**WORK TO BE COMPLETED**
Take nothing but the lines from the one with "地方創生局 多文化共生推進室国際課 国際" through the one with "VAGUpdate.RU - поиск и" in the entries below, both ends kept, and return them exactly with pictures left out.

Page images and extracted text
------------------------------

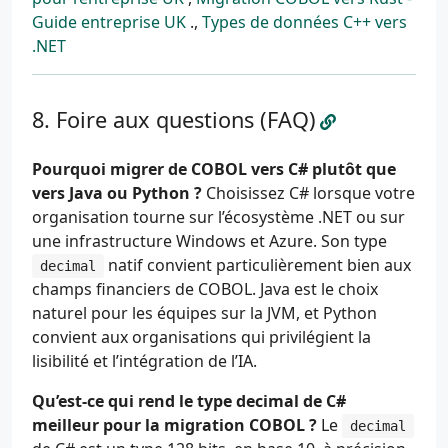
Guide entreprise UK
.,
Types de données C++ vers
.NET
Foire aux questions (FAQ)
Pourquoi migrer de COBOL vers C# plutôt que
vers Java ou Python ?
Choisissez C# lorsque votre
organisation tourne sur l’écosystème .NET ou sur
une infrastructure Windows et Azure. Son type
natif convient particulièrement bien aux
decimal
champs financiers de COBOL. Java est le choix
naturel pour les équipes sur la JVM, et Python
convient aux organisations qui privilégient la
lisibilité et l’intégration de l’IA.
Qu’est-ce qui rend le type decimal de C#
meilleur pour la migration COBOL ?
Le
decimal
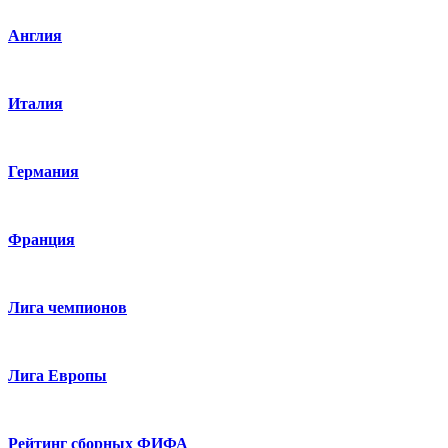
Англия
Италия
Германия
Франция
Лига чемпионов
Лига Европы
Рейтинг сборных ФИФА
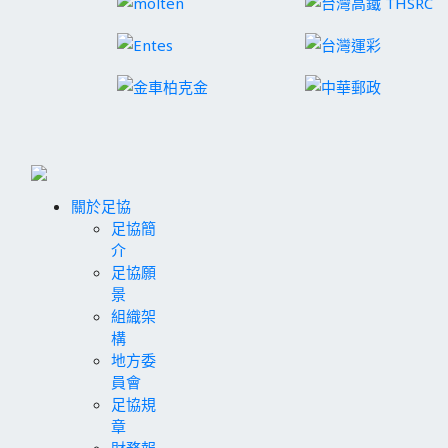
關於足協
足協簡
介
足協願
景
組織架
構
地方委
員會
足協規
章
財務報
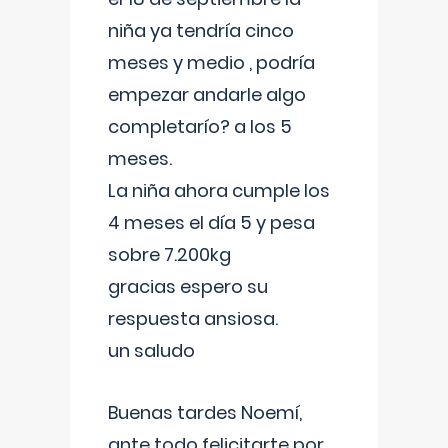
niña ya tendría cinco
meses y medio , podría
empezar andarle algo
completarío? a los 5
meses.
La niña ahora cumple los
4 meses el día 5 y pesa
sobre 7.200kg
gracias espero su
respuesta ansiosa.
un saludo
Buenas tardes Noemí,
ante todo felicitarte por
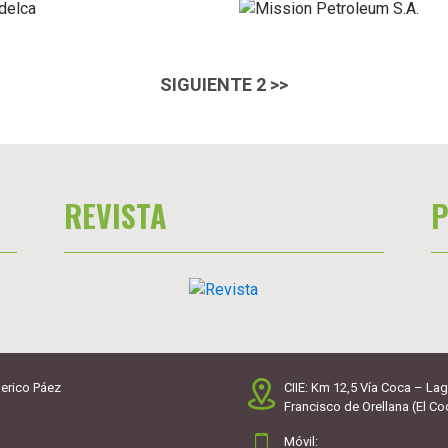
SIGUIENTE 2 >>
REVISTA
P
erico Páez
CIIE: Km 12,5 Vía Coca – Lag
Francisco de Orellana (El Co
Móvil:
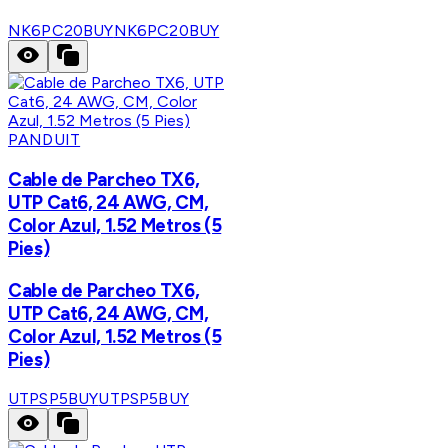
NK6PC20BUY
NK6PC20BUY
PANDUIT
Cable de Parcheo TX6,
UTP Cat6, 24 AWG, CM,
Color Azul, 1.52 Metros (5
Pies)
Cable de Parcheo TX6,
UTP Cat6, 24 AWG, CM,
Color Azul, 1.52 Metros (5
Pies)
UTPSP5BUY
UTPSP5BUY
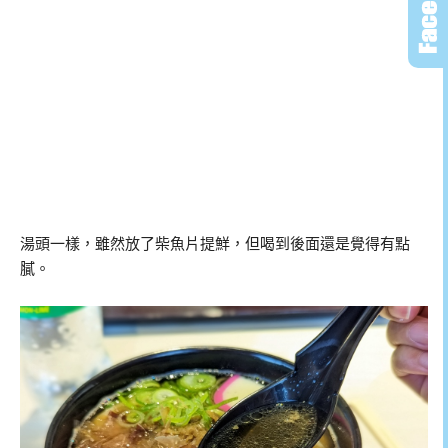
湯頭一樣，雖然放了柴魚片提鮮，但喝到後面還是覺得有點
膩。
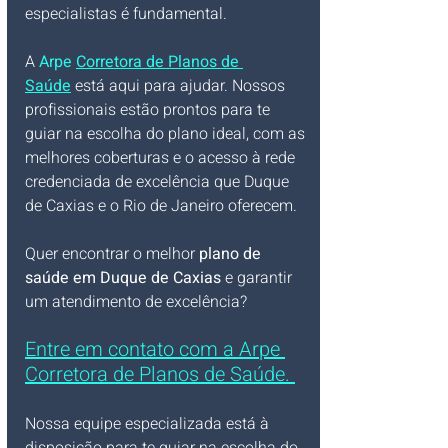
especialistas é fundamental. 
A 
Arpe 
Corretora de Planos de 
Saúde
 está aqui para ajudar. Nossos 
profissionais estão prontos para te 
guiar na escolha do plano ideal, com as 
melhores coberturas e o acesso à rede 
credenciada de excelência que Duque 
de Caxias e o Rio de Janeiro oferecem.
Quer encontrar o melhor 
plano de 
saúde em Duque de Caxias
 e garantir 
um atendimento de excelência? 
Entre em contato com a Arpe 
Corretora de Planos de Saúde. 
Nossa equipe especializada está à 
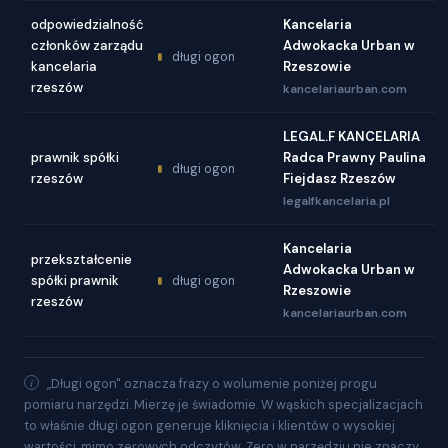
odpowiedzialność
Kancelaria
członków zarządu
Adwokacka Urban w
długi ogon
kancelaria
Rzeszowie
rzeszów
kancelariaurban.com
LEGAL.F KANCELARIA
prawnik spółki
Radca Prawny Paulina
długi ogon
rzeszów
Fiejdasz Rzeszów
legalfkancelaria.pl
Kancelaria
przekształcenie
Adwokacka Urban w
spółki prawnik
długi ogon
Rzeszowie
rzeszów
kancelariaurban.com
„Długi ogon" oznacza frazy o wolumenie poniżej progu
pomiaru narzędzi. Mierzę je świadomie. W wąskich specjalizacjach
to właśnie długi ogon generuje kliknięcia i klientów o wysokiej
wartości, mimo zerowych odczytów. Zero w narzędziu nie znaczy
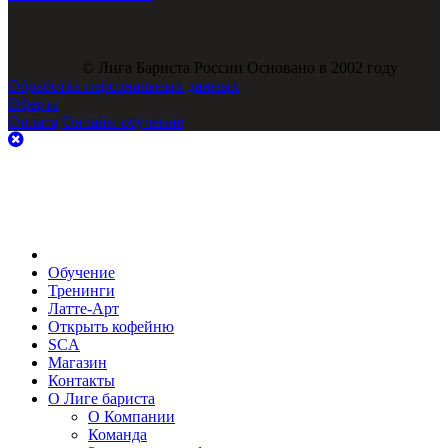
© Лига Бариста России Основано в 2002 году
Обработка персональных данных
Оферта
Оплата
Онлайн-обучение
Обучение
Тренинги
Латте-Арт
Открыть кофейню
SCA
Магазин
Контакты
О Лиге бариста
О Компании
Команда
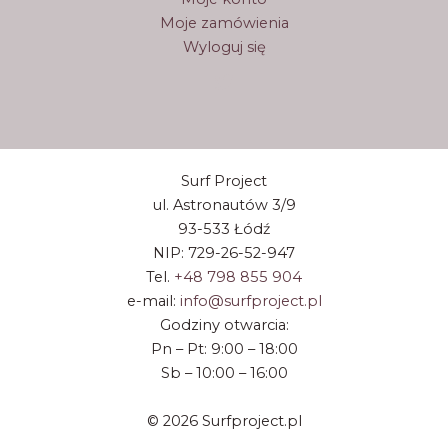
Moje zamówienia
Wyloguj się
Surf Project
ul. Astronautów 3/9
93-533 Łódź
NIP: 729-26-52-947
Tel.
+48 798 855 904
e-mail:
info@surfproject.pl
Godziny otwarcia:
Pn – Pt: 9:00 – 18:00
Sb – 10:00 – 16:00
© 2026 Surfproject.pl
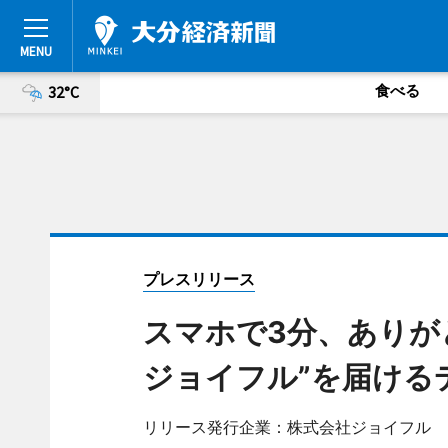
食べる
32°C
プレスリリース
スマホで3分、ありが
ジョイフル”を届ける
リリース発行企業：株式会社ジョイフル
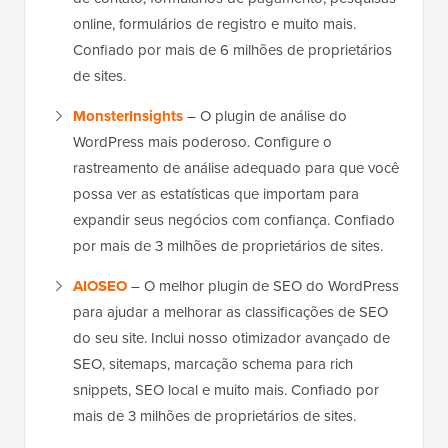
online, formulários de registro e muito mais.
Confiado por mais de 6 milhões de proprietários
de sites.
MonsterInsights
– O plugin de análise do
WordPress mais poderoso. Configure o
rastreamento de análise adequado para que você
possa ver as estatísticas que importam para
expandir seus negócios com confiança. Confiado
por mais de 3 milhões de proprietários de sites.
AIOSEO
– O melhor plugin de SEO do WordPress
para ajudar a melhorar as classificações de SEO
do seu site. Inclui nosso otimizador avançado de
SEO, sitemaps, marcação schema para rich
snippets, SEO local e muito mais. Confiado por
mais de 3 milhões de proprietários de sites.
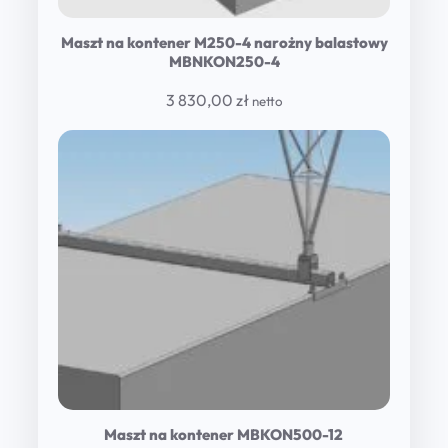
Maszt na kontener M250-4 narożny balastowy
MBNKON250-4
3 830,00
zł
netto
Maszt na kontener MBKON500-12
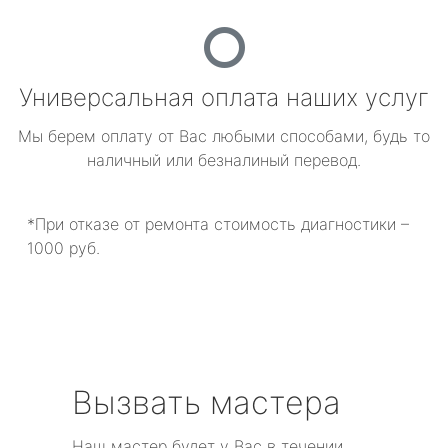
Универсальная оплата наших услуг
Мы берем оплату от Вас любыми способами, будь то
наличный или безналиный перевод.
*При отказе от ремонта стоимость диагностики –
1000 руб.
Вызвать мастера
Наш мастер будет у Вас в течении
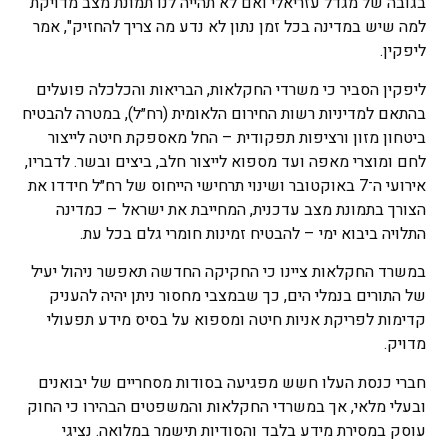
בגובה של מגדל עזריאלי ואם לא תהייה לנו תמונת מצב מדויקת
למה שיש במדינה בכל זמן נתון לא נדע מה צריך להחזיק", אמר
ליפקין.
ליפקין הסביר כי משרדי החקלאות, הבריאות והכלכלה פועלים
בהתאם למדיניות רשות החירום הלאומית (רח״ל), במטרה להבטיח
ביטחון מזון ורציפות תפקודית – החל מאספקת חיטה לייצור
לחם ומוצרי מאפה ועד מספוא לייצור חלב, ביצים ובשר. לדבריו,
אירועי ה־7 באוקטובר ושינוי תרחישי הייחוס של רח״ל חידדו את
הצורך בתמונת מצב עדכנית, המחייבת את ישראל – כמדינה
התלויה ביבוא ימי – להבטיח זמינות חומרי גלם בכל עת.
במשרד החקלאות ציינו כי החקיקה החדשה תאפשר ניהול יעיל
של התורים בנמלי הים, כך שבמצבי מחסור ניתן יהיה להעניק
קדימות לפריקת אניות חיטה ומספוא על בסיס מידע תפעולי
מדויק.
חברי כנסת העלו חשש מפגיעה בסודות מסחריים של יבואנים
ובעלי מלאי, אך במשרדי החקלאות והמשפטים הבהירו כי החוק
עוסק במסירת מידע בלבד והסודיות תישמר במלואה. נציגי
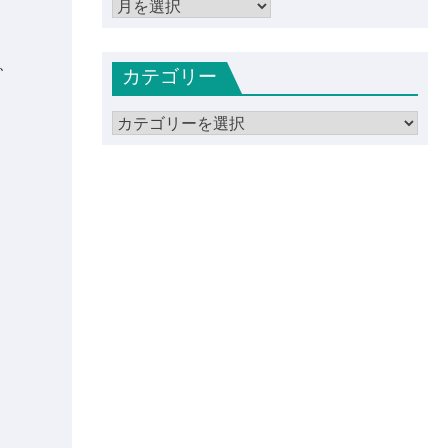
ア
ー
カ
、
カテゴリー
イ
ブ
カ
テ
ゴ
リ
ー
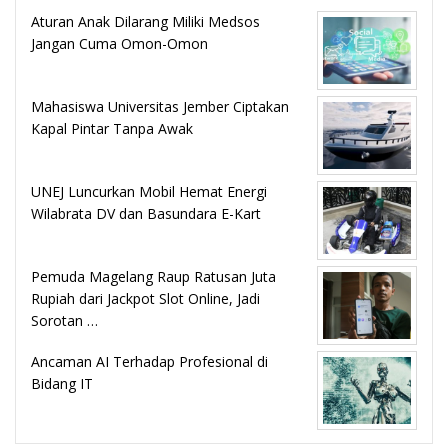
Aturan Anak Dilarang Miliki Medsos
Jangan Cuma Omon-Omon
Mahasiswa Universitas Jember Ciptakan
Kapal Pintar Tanpa Awak
UNEJ Luncurkan Mobil Hemat Energi
Wilabrata DV dan Basundara E-Kart
Pemuda Magelang Raup Ratusan Juta
Rupiah dari Jackpot Slot Online, Jadi
Sorotan …
Ancaman AI Terhadap Profesional di
Bidang IT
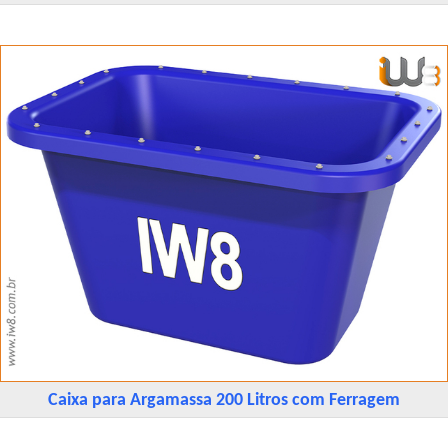
Caixa para Argamassa 200 Litros com Ferragem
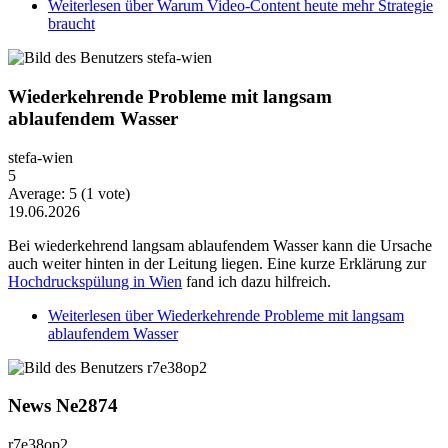
Weiterlesen
über Warum Video-Content heute mehr Strategie
braucht
Wiederkehrende Probleme mit langsam
ablaufendem Wasser
stefa-wien
5
Average:
5
(
1
vote)
19.06.2026
Bei wiederkehrend langsam ablaufendem Wasser kann die Ursache
auch weiter hinten in der Leitung liegen. Eine kurze Erklärung zur
Hochdruckspülung in Wien
fand ich dazu hilfreich.
Weiterlesen
über Wiederkehrende Probleme mit langsam
ablaufendem Wasser
News Ne2874
r7e38op2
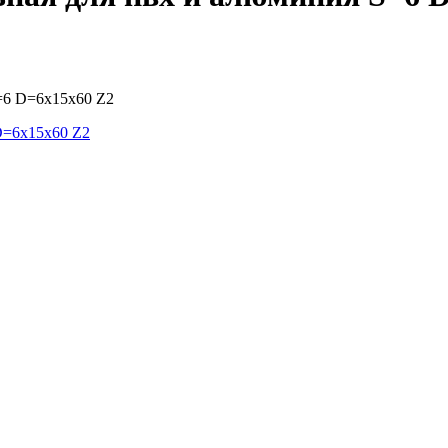
=6 D=6x15x60 Z2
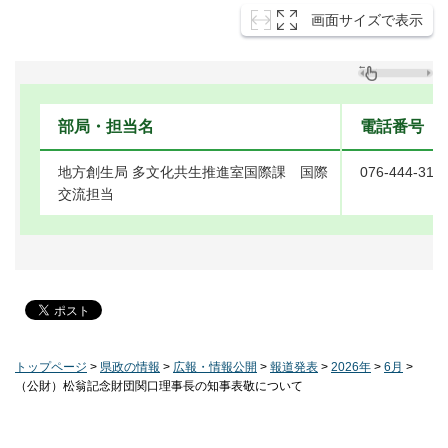
画面サイズで表示
部局・担当名
電話番号
地方創生局 多文化共生推進室国際課 国際
076-444-315
交流担当
トップページ
>
県政の情報
>
広報・情報公開
>
報道発表
>
2026年
>
6月
>
（公財）松翁記念財団関口理事長の知事表敬について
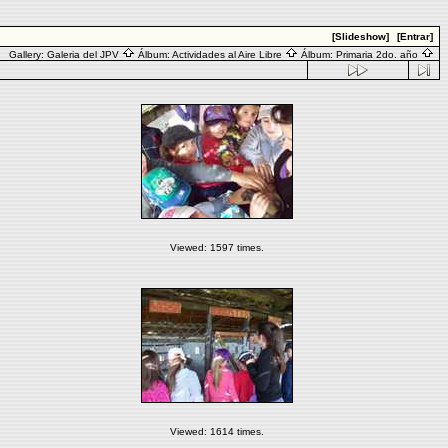
[Slideshow]
[Entrar]
Gallery:
Galeria del JPV
Álbum:
Actividades al Aire Libre
Álbum:
Primaria 2do. año
Viewed: 1597 times.
Viewed: 1614 times.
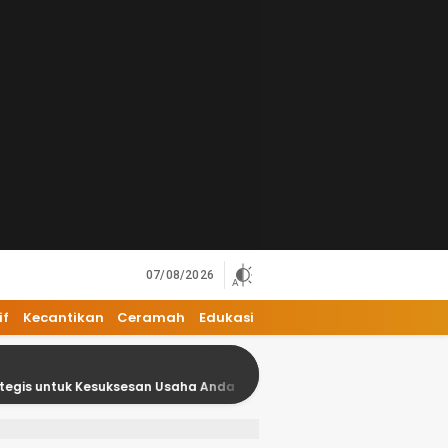
07/08/2026
if
Kecantikan
Ceramah
Edukasi
 Kesuksesan Usaha Anda
18 Kesalahan Umum dalam Bisn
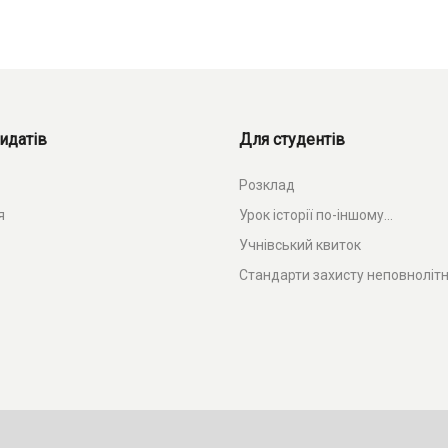
идатів
Для студентів
Розклад
я
Урок історії по-іншому...
Учнівський квиток
Стандарти захисту неповнолітн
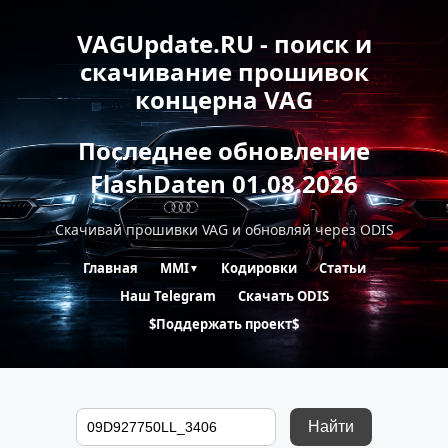
VAGUpdate.RU - поиск и
скачивание прошивок
концерна VAG
Последнее обновление
FlashDaten 01.08.2026
Скачивай прошивки VAG и обновляй через ODIS
Главная
MMI
Кодировки
Статьи
▼
Наш Telegram
Скачать ODIS
$Поддержать проект$
Найти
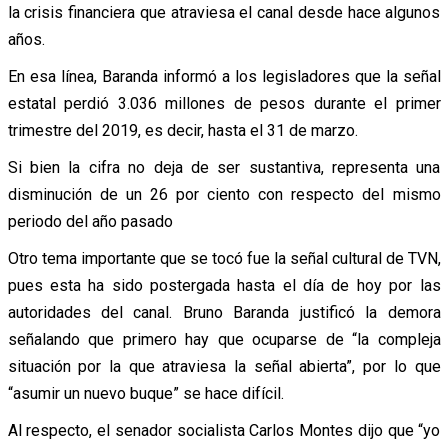
la crisis financiera que atraviesa el canal desde hace algunos
años.
En esa línea, Baranda informó a los legisladores que la señal
estatal perdió 3.036 millones de pesos durante el primer
trimestre del 2019, es decir, hasta el 31 de marzo.
Si bien la cifra no deja de ser sustantiva, representa una
disminución de un 26 por ciento con respecto del mismo
periodo del año pasado
Otro tema importante que se tocó fue la señal cultural de TVN,
pues esta ha sido postergada hasta el día de hoy por las
autoridades del canal. Bruno Baranda justificó la demora
señalando que primero hay que ocuparse de “la compleja
situación por la que atraviesa la señal abierta”, por lo que
“asumir un nuevo buque” se hace difícil.
Al respecto, el senador socialista Carlos Montes dijo que “yo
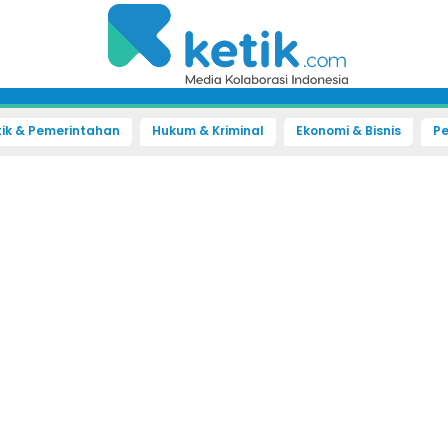
tik & Pemerintahan
Hukum & Kriminal
Ekonomi & Bisnis
Pe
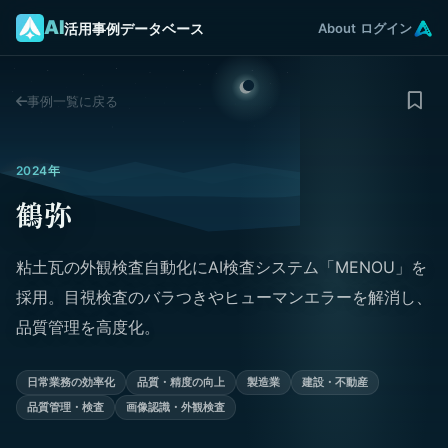
AI
活用事例データベース
About
ログイン
事例一覧に戻る
2024年
鶴弥
粘土瓦の外観検査自動化にAI検査システム「MENOU」を
採用。目視検査のバラつきやヒューマンエラーを解消し、
品質管理を高度化。
日常業務の効率化
品質・精度の向上
製造業
建設・不動産
品質管理・検査
画像認識・外観検査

------------------------------

**OUTPUT FOR THIS TASK**
地方創生局 多文化共生推進室国際課 国際
076-444-315
交流担当
トップページ
>
県政の情報
>
広報・情報公開
>
報道発表
>
2026年
>
6月
>
（公財）松翁記念財団関口理事長の知事表敬について
[Slideshow]
[Entrar]
Gallery:
Galeria del JPV
Álbum:
Actividades al Aire Libre
Álbum:
Primaria 2do. año
Viewed: 1597 times.
Viewed: 1614 times.
07/08/2026
if
Kecantikan
Ceramah
Edukasi
 Kesuksesan Usaha Anda
18 Kesalahan Umum dalam Bisn
идатів
Для студентів
Розклад
я
Урок історії по-іншому...
Учнівський квиток
Стандарти захисту неповнолітн
VAGUpdate.RU - поиск и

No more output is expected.